I grabbed some things from my room and shoved them into my overnight bag. Rori had said I could stay at her flat any time I wanted, and since it was obvious Skye and I could no longer inhabit the same small space comfortably... I’d take up Rori’s offer. My head was reeling as I drove to her flat in Sunnybrook. Maybe Rori would be able to make sense of all the disjointed facts swimming around in my mind?

Motoring along the high street, I suddenly realised the traffic lights were changing and I slammed on my brakes, clearly annoying the driver behind, who sounded their horn furiously several times. When the way was clear again, I pulled into the side of the road to let the person past. A bit of road rage would be the perfect way to round off one of the weirdest, most stress-filled and confusing days of my life!

I was shaking. So I switched off the engine and sat there for a while, taking big breaths in and out, trying to calm down.

And then I saw her.

Jenna. Standing outside the newsagents.

She was smiling flirtatiously through the window at someone inside, flicking her hair like mad and sticking her ample chest out, and I sat there waiting for Billy to emerge.

A figure appeared in the doorway and Jenna moved in, wrapping her arms around him and kissing him long and slowly on the lips. But it was only when they drew apart at last that I realised with a shock that it wasn’t Billy she was kissing.
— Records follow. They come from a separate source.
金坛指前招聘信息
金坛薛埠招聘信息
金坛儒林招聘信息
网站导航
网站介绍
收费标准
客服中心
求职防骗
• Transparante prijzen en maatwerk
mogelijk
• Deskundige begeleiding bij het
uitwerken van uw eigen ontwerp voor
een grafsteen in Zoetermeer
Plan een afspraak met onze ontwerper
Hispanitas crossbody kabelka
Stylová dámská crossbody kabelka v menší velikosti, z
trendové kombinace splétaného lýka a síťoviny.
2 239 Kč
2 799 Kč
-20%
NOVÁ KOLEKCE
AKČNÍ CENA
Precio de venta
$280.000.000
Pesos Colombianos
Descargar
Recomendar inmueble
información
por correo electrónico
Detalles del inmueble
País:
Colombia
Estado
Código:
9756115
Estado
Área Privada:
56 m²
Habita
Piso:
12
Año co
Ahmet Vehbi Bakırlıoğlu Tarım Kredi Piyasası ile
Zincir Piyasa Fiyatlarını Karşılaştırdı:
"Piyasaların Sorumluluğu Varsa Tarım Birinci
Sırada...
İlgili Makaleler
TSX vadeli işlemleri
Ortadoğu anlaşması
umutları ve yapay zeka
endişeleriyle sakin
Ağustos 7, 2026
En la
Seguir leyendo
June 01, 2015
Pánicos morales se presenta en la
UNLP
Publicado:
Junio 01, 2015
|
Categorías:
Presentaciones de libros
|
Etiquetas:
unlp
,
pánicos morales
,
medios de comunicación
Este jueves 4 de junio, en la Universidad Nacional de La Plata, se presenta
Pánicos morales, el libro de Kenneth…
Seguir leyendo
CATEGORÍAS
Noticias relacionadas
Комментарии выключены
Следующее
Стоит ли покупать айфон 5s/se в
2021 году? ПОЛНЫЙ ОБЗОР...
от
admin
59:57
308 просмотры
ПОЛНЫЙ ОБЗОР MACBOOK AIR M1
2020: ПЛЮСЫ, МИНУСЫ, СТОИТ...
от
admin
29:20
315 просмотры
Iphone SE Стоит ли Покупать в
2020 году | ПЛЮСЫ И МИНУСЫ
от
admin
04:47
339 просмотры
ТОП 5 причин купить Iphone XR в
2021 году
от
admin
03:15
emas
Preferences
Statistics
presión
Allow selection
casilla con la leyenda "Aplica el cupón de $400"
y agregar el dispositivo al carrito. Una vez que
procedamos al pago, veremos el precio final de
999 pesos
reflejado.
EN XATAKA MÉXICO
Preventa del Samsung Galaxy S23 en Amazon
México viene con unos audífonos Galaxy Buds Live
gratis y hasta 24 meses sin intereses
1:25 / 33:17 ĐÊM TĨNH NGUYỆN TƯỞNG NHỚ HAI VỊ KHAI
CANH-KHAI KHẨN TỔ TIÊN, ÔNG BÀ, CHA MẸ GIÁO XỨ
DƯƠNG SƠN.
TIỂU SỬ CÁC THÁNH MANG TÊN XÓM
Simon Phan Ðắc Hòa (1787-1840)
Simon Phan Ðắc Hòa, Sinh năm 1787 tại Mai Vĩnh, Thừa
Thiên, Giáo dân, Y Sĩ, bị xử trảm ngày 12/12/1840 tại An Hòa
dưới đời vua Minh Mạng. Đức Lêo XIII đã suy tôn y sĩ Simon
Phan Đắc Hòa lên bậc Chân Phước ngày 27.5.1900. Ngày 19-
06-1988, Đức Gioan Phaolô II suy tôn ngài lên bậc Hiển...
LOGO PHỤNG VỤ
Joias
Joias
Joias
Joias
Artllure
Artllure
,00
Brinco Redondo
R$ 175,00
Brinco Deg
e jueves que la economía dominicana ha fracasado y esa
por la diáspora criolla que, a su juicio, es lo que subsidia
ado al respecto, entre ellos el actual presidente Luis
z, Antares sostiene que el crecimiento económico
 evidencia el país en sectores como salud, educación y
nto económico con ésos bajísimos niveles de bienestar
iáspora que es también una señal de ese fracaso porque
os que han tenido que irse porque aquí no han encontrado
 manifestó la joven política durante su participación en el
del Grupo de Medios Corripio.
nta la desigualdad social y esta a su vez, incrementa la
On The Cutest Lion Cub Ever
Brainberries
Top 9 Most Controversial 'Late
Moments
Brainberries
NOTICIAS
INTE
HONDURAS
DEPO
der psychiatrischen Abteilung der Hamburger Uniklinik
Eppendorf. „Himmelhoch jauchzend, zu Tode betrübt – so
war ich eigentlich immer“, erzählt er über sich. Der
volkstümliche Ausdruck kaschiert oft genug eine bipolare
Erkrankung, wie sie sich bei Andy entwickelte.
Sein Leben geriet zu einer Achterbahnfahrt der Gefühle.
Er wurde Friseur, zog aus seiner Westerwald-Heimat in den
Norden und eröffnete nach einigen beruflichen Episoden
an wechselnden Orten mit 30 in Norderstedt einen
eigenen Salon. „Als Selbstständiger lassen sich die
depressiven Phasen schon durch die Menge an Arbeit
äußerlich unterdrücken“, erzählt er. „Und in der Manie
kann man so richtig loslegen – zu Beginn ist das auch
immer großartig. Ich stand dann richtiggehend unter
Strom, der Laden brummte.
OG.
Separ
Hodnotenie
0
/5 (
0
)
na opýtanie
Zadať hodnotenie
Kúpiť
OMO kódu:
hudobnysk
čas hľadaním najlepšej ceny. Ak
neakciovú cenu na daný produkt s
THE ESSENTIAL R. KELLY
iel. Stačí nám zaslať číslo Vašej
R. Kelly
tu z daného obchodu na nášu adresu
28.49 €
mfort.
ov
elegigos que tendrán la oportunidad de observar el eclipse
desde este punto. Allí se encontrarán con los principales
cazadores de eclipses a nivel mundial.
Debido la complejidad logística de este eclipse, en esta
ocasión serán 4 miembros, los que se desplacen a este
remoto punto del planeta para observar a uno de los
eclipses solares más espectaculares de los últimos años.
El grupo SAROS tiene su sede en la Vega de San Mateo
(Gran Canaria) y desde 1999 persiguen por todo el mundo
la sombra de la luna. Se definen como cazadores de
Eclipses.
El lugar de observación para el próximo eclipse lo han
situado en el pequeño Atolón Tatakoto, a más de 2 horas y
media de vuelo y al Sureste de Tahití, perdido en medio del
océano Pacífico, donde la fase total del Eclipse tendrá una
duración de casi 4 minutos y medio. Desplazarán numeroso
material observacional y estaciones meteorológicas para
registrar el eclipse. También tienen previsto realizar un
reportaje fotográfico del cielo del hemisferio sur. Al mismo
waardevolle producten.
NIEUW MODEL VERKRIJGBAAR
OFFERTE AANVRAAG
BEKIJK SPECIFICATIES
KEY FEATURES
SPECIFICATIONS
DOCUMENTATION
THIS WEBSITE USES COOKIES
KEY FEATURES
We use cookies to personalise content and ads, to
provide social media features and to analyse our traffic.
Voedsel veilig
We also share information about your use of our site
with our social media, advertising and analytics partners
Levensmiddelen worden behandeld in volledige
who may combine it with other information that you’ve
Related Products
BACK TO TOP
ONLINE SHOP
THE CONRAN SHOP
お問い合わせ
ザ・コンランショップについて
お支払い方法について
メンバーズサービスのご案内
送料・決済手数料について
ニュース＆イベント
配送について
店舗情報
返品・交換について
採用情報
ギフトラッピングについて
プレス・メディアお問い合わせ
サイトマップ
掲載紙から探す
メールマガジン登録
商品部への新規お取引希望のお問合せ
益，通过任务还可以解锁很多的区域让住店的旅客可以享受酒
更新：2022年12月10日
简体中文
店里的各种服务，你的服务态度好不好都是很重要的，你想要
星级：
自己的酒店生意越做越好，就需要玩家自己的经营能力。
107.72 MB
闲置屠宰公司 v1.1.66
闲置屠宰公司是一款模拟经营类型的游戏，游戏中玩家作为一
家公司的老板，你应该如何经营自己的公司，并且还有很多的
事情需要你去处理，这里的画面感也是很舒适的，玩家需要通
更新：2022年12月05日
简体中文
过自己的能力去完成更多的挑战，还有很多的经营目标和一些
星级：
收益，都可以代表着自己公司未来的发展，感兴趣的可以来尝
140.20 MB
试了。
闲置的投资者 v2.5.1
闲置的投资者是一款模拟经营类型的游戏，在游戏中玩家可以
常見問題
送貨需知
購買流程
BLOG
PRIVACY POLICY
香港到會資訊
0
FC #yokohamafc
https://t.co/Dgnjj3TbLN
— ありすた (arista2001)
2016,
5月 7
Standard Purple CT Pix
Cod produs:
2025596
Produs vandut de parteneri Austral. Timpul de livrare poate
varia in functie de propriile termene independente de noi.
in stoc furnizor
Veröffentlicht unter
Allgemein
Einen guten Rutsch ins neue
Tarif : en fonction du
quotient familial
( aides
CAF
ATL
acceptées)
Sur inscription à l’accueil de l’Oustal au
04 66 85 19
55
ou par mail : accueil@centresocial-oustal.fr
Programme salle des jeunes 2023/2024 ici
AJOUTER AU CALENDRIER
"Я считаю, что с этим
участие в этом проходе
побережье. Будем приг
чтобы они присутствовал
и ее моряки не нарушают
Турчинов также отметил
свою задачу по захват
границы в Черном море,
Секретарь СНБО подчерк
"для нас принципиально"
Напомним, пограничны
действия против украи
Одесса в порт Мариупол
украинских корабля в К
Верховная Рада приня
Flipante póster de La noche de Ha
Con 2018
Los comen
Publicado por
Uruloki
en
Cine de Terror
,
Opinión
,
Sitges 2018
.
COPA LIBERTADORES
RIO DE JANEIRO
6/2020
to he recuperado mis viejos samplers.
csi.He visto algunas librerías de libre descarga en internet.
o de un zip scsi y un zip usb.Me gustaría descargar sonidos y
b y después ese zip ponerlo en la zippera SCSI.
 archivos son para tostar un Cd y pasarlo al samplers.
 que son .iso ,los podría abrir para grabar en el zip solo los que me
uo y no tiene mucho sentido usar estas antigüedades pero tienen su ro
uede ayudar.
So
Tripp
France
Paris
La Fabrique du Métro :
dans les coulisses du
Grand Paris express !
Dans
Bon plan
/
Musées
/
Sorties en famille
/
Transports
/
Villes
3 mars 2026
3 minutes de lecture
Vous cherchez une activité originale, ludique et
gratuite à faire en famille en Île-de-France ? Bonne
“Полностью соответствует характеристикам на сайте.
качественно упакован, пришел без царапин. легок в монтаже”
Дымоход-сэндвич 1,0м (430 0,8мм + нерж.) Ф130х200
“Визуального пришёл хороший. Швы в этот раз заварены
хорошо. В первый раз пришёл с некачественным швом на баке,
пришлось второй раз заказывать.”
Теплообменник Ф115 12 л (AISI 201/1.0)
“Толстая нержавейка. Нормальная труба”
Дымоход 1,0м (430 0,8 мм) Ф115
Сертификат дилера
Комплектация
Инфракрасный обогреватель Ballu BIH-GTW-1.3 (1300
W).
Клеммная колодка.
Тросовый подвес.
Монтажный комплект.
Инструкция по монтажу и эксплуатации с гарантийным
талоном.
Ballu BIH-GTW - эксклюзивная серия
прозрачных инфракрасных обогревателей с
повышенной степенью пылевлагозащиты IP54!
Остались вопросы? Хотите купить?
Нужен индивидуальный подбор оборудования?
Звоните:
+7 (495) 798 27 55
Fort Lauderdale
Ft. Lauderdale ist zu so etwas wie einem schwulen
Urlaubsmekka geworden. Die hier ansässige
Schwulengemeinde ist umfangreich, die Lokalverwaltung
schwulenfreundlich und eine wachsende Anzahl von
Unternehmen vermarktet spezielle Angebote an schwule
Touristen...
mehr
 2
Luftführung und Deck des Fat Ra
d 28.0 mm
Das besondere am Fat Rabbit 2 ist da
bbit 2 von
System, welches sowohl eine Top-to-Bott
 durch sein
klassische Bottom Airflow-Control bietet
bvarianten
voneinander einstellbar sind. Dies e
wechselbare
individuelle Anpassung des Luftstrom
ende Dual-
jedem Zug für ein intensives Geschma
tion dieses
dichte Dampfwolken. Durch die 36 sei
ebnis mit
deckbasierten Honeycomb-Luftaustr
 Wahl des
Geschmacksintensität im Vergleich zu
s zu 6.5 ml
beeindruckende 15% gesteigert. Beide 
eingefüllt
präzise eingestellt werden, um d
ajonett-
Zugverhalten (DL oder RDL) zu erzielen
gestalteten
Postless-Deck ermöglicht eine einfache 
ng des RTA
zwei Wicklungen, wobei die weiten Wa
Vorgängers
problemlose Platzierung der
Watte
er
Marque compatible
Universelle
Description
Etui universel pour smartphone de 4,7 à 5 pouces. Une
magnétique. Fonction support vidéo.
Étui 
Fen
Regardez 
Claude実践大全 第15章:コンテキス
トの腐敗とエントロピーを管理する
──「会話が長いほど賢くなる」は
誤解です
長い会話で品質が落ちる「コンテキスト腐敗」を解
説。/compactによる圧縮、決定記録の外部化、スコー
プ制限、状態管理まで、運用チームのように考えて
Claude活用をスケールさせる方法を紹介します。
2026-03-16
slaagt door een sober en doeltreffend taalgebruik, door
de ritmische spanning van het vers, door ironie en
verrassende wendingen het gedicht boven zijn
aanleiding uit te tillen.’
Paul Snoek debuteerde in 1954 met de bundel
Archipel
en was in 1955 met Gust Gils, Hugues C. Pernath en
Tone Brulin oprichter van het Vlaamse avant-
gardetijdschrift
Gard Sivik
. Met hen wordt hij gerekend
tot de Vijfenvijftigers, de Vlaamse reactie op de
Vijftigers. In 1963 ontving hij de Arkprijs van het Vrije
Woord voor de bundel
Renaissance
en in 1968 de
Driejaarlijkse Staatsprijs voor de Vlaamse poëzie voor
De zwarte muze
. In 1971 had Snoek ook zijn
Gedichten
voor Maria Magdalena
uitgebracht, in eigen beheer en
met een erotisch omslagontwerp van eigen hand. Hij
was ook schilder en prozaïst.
She was full-on snogging a bloke I’d never seen before!

Angry confusion at the mess my life had become merged with absolute fury at Jenna for betraying Billy like this. The force was enough to galvanise me into determined action.

What a seriously nasty piece of work! Flaunting herself and kissing that guy in broad daylight, obviously with no thought whatsoever for Billy. He’d be utterly heartbroken if he could see the great love of his life right now!

I scrambled out of the car, forgetting to unclip the seat belt first, which held up proceedings somewhat. Then I charged over to Jenna and the object of her lust.

‘So is this the new man, then, Jenna?’ I demanded.

She turned and gaped at me. ‘He’s... just a friend,’ she muttered at last.

I gave a harsh, disbelieving laugh. ‘Er, you don’t have tonsil tennis like that with a friend!’ Mind you, Ada and Antonio did, apparently, but that was beside the point. ‘So have you told Billy that you’re fed up with him and you’ve moved on to someone else? Or is he blissfully in the dark as to your own personal plans for the future?’ Noting her guilty look, I nodded irritably. ‘Well, I can see from your face that you haven’t told him. So let me give you a warning, Jenna. If you don’t start treating Billy the way a lovely man like him deserves to be treated, then I’ll tell him myself what you’ve been up to behind his back. Okay?’

Jenna still hadn’t said a word, which was rather lucky for me because I wasn’t used to confrontation. I hated it, in fact, and I avoided it wherever possible. So if she’d snapped back at me, you probably wouldn’t have seen me for dust. But she could clearly see that I was thoroughly riled up and not about to take any nonsense from her...

‘Okay?’ I repeated loudly.

She shrugged, looking sulky. ‘Okay.’

The guy’s eyes were like saucers. ‘Who the hell’s she?’ he muttered. ‘And who’s this Billy?’

I gave Jenna a final look of contempt, before turning and marching back to the car.